9. Lemon extract is the flavoring extract prepared from oil of lemon, or from lemon peel, or both, and contains not less than five (5) percent by volume of oil of lemon.

9a. Oil of lemon is the volatile oil obtained, by expression or alcoholic solution, from the fresh peel of the lemon (Citrus limonum L.), has an optical rotation (25° C.) of not less than +60° in a 100-millimeter tube, and contains not less than four (4) percent by weight of citral.

10. Terpeneless extract of lemon is the flavoring extract prepared by shaking oil of lemon with dilute alcohol, or by dissolving terpeneless oil of lemon in dilute alcohol, and contains not less than two-tenths (0.2) percent by weight of citral derived from oil of lemon.

10a.

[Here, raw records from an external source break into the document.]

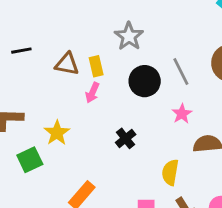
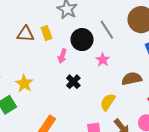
pink arrow: (92, 93) -> (62, 56), moved
pink star: (182, 114) -> (103, 60), moved
yellow semicircle: (170, 172) -> (108, 102), turned 30

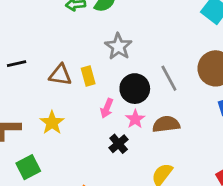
pink star: (103, 60) -> (135, 119), moved
brown semicircle: (132, 79) -> (166, 124), moved
yellow star: (24, 83) -> (52, 123), moved

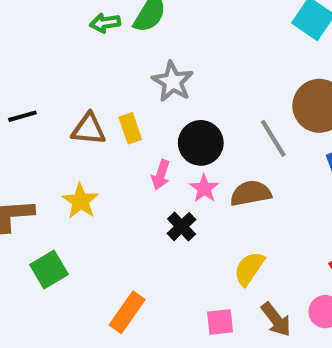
gray line: (169, 78) -> (273, 138), moved

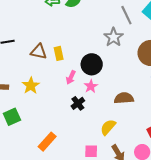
gray star: (173, 82) -> (114, 37), moved
gray line: (273, 138) -> (126, 15), moved
brown semicircle: (251, 193) -> (124, 98), moved

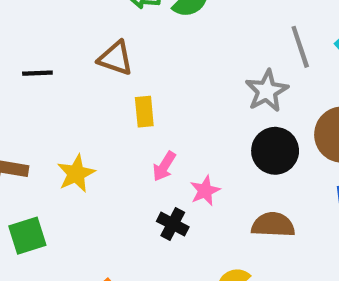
brown triangle: (39, 52) -> (116, 58), moved
black circle: (92, 64) -> (275, 151), moved
black cross: (78, 103) -> (173, 224), turned -32

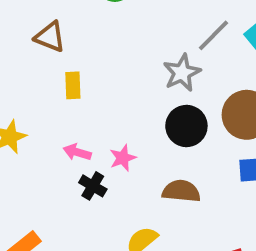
gray line: (300, 47) -> (213, 35), turned 60
pink arrow: (164, 166) -> (77, 152), moved, turned 72

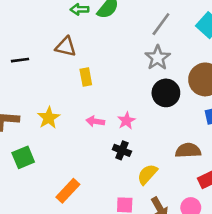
gray line: (213, 35) -> (161, 24), moved
black cross: (93, 186) -> (122, 150), moved
brown semicircle: (181, 191) -> (188, 150), moved

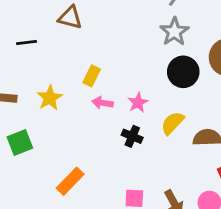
black line: (20, 60) -> (27, 42), moved
yellow rectangle: (86, 77) -> (92, 76), moved, turned 36
yellow semicircle: (147, 174) -> (173, 123), moved

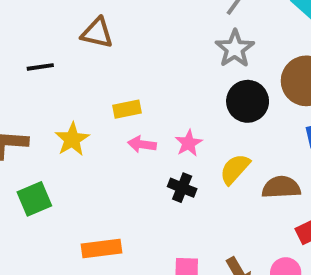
yellow rectangle: (92, 76) -> (127, 109), turned 54
orange rectangle: (70, 181) -> (102, 249), turned 40

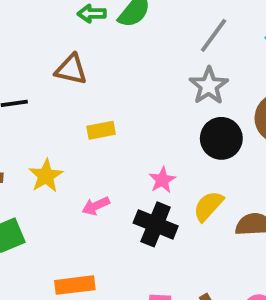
yellow rectangle: (127, 109) -> (101, 130), moved
pink arrow: (142, 144) -> (96, 206), moved, turned -32
black cross: (182, 188) -> (156, 224), size x1.5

Terpeneless oil of lemon is oil of lemon from which all or nearly all of the terpenes have been removed.

11. Nutmeg extract is the flavoring extract prepared from oil of nutmeg, and contains not less than two (2) percent by volume of oil of nutmeg.

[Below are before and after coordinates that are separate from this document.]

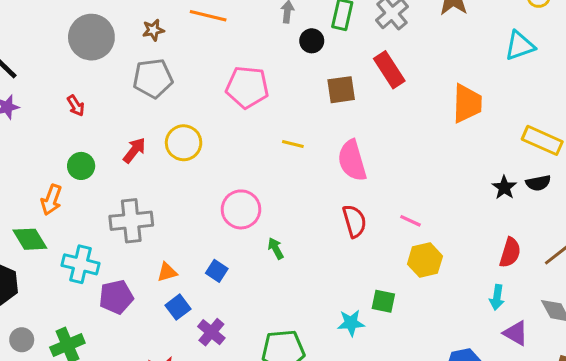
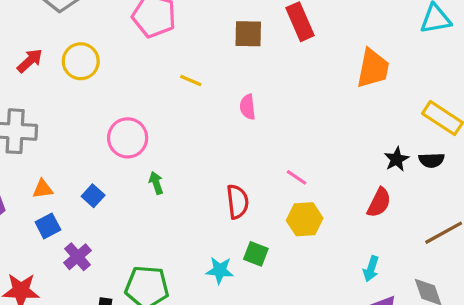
pink semicircle: (352, 160) -> (248, 107), size x0.6
red semicircle: (354, 221) -> (237, 202), moved
red semicircle: (510, 252) -> (379, 202), moved

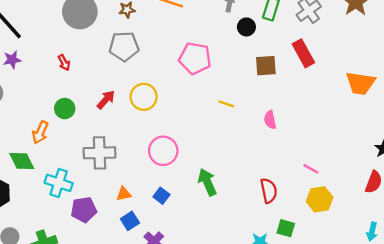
orange trapezoid: (373, 68) -> (360, 83), turned 92
pink circle: (128, 138) -> (163, 151), moved
green arrow: (156, 183) -> (207, 182), size x1.6

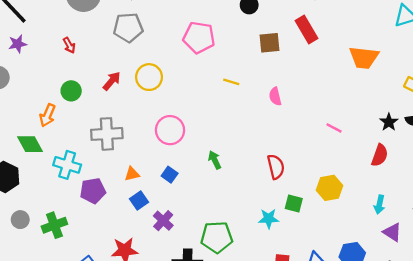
pink line: (311, 169) -> (334, 128), moved
green arrow: (207, 182) -> (215, 160), size x0.7
yellow hexagon: (320, 199) -> (329, 188), moved

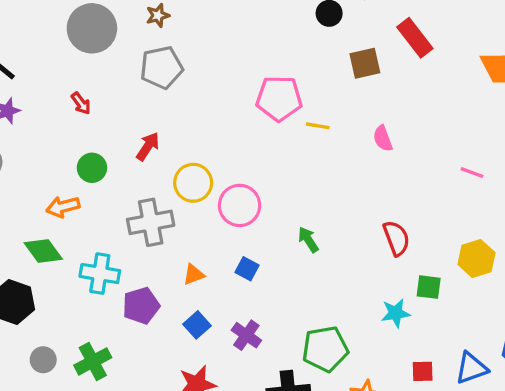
pink pentagon: (199, 37) -> (279, 98), moved
yellow circle: (149, 77) -> (193, 183), moved
orange arrow: (47, 115) -> (63, 207), turned 60
blue square: (139, 201) -> (197, 325), moved

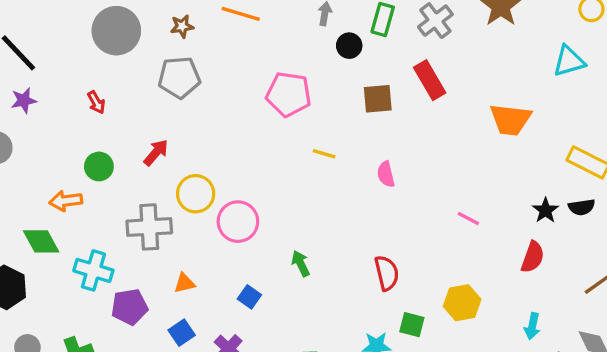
pink pentagon: (279, 98) -> (289, 94), moved
blue square: (247, 269) -> (249, 297), moved

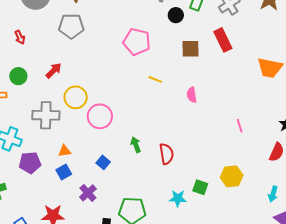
pink line: (468, 219) -> (240, 126), turned 40
red semicircle: (387, 273) -> (166, 154), moved
blue square: (182, 333) -> (64, 172), moved

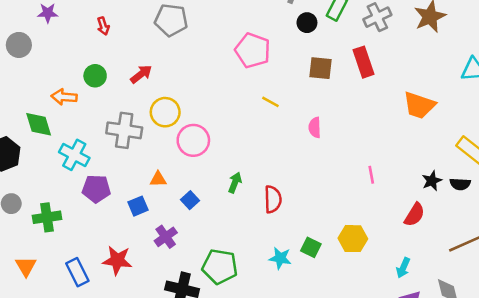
green arrow: (136, 145) -> (235, 183), turned 35
orange triangle: (65, 151) -> (158, 179), moved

11a. Oil of nutmeg is the volatile oil obtained from nutmegs.

12. Orange extract is the flavoring extract prepared from oil of orange, or from orange peel, or both, and contains not less than five (5) percent by volume of oil of orange.

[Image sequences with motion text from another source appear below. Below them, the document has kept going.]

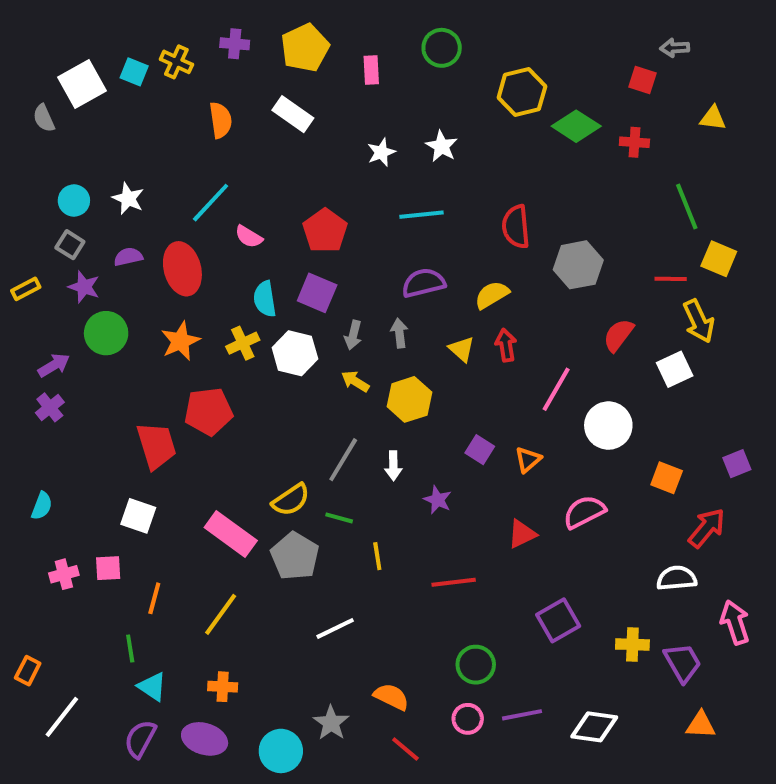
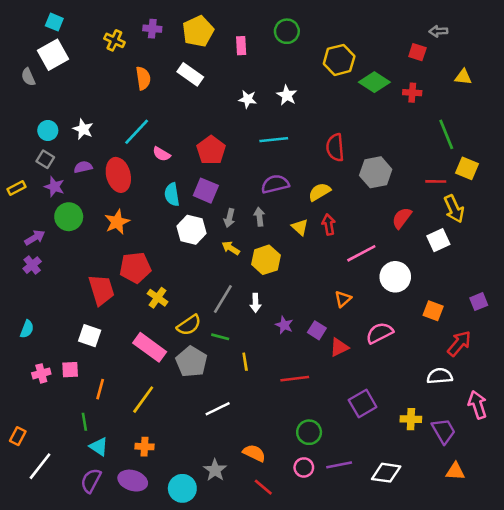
cyan square: (134, 72) -> (54, 22), moved
white star: (381, 152) -> (248, 99), turned 30
yellow cross: (243, 343) -> (158, 298), moved, turned -30
pink line: (556, 389) -> (361, 253), turned 32
purple square: (480, 450) -> (317, 330), moved

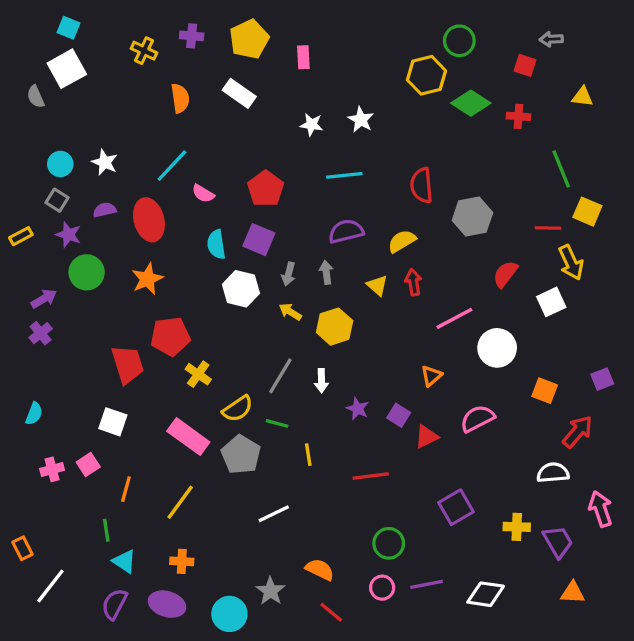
green circle: (287, 31) -> (459, 41), moved
pink square: (70, 370) -> (88, 464), turned -30
orange rectangle: (18, 436) -> (23, 548), turned -54

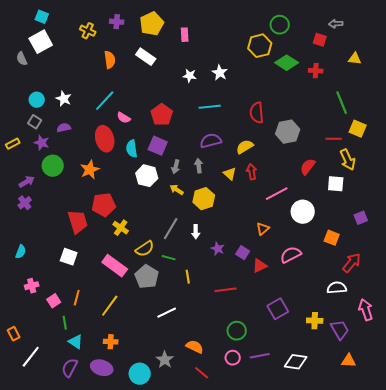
red ellipse: (149, 220) -> (105, 139), moved
white square: (551, 302) -> (336, 184), turned 30
purple square: (602, 379) -> (361, 218), moved
pink square: (88, 464) -> (54, 301), moved

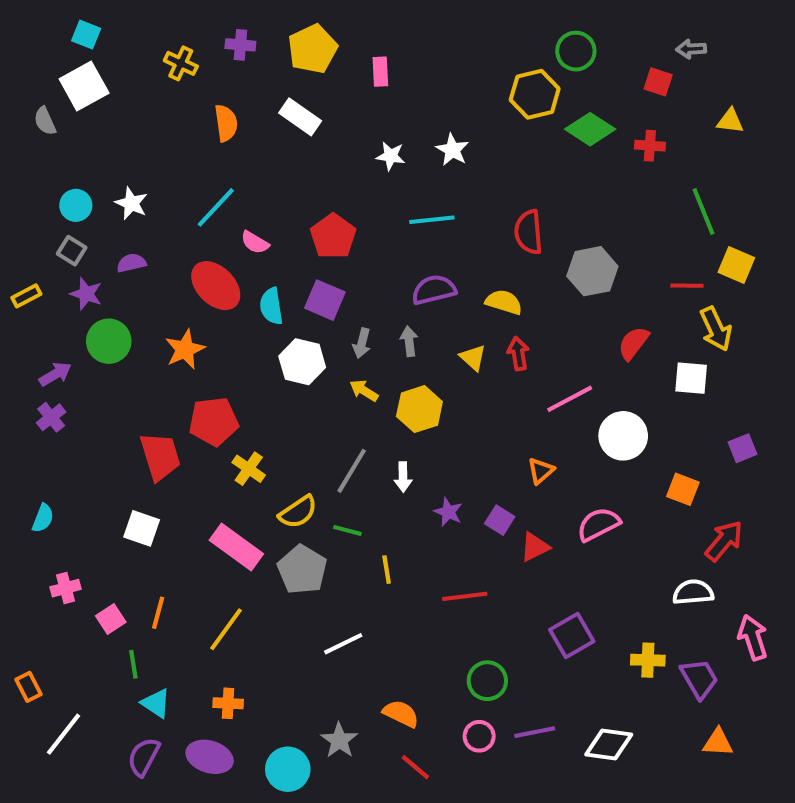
red ellipse: (105, 139) -> (216, 286), turned -30
yellow semicircle: (245, 147) -> (504, 302), turned 48

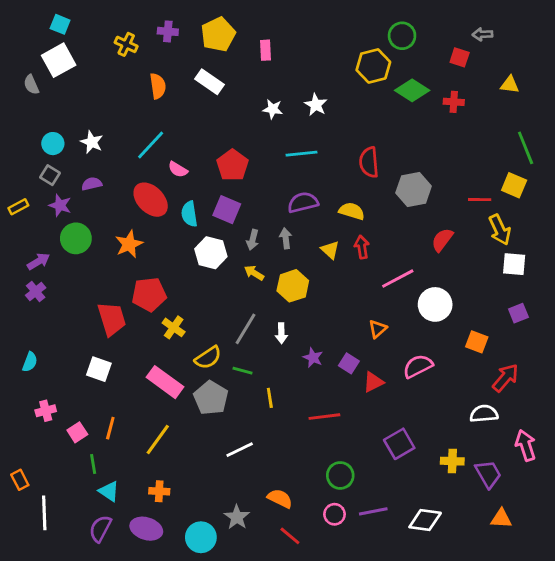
green line: (703, 212) -> (526, 148), moved
white square: (691, 378) -> (514, 264), moved
white line: (63, 734) -> (44, 513), turned -40

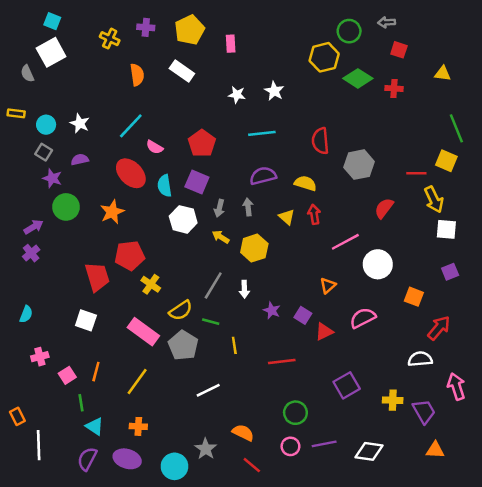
gray arrow: (483, 34) -> (386, 22), moved
yellow rectangle: (18, 207) -> (16, 113), moved, turned 35

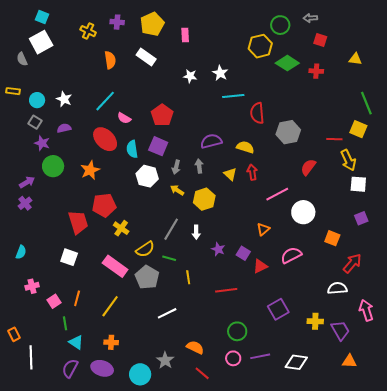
cyan line: (262, 133) -> (233, 96), moved

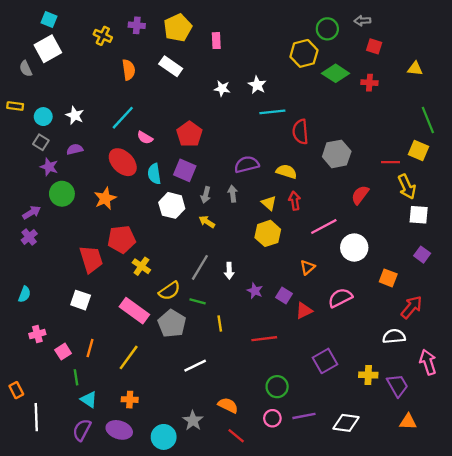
yellow hexagon: (204, 199) -> (268, 233), moved
purple square: (361, 218) -> (422, 255), turned -32

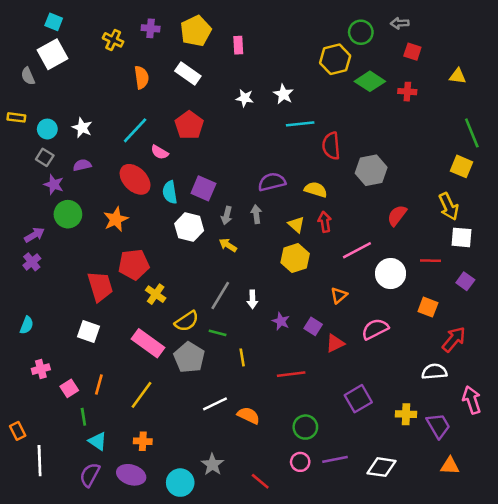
red pentagon: (189, 134) -> (189, 125), moved
red line: (390, 162) -> (431, 261), moved
orange semicircle: (228, 405) -> (249, 415), moved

12a. Oil of orange is the volatile oil obtained, by expression or alcoholic solution, from the fresh peel of the orange (Citrus aurantium L.) and has an optical rotation (25° C.) of not less than +95° in a 100-millimeter tube.

13. Terpeneless extract of orange is the flavoring extract prepared by shaking oil of orange with dilute alcohol, or by dissolving terpeneless oil of orange in dilute alcohol, and corresponds in flavoring strength to orange extract.

13a. Terpeneless oil of orange is oil of orange from which all or nearly all of the terpenes have been removed.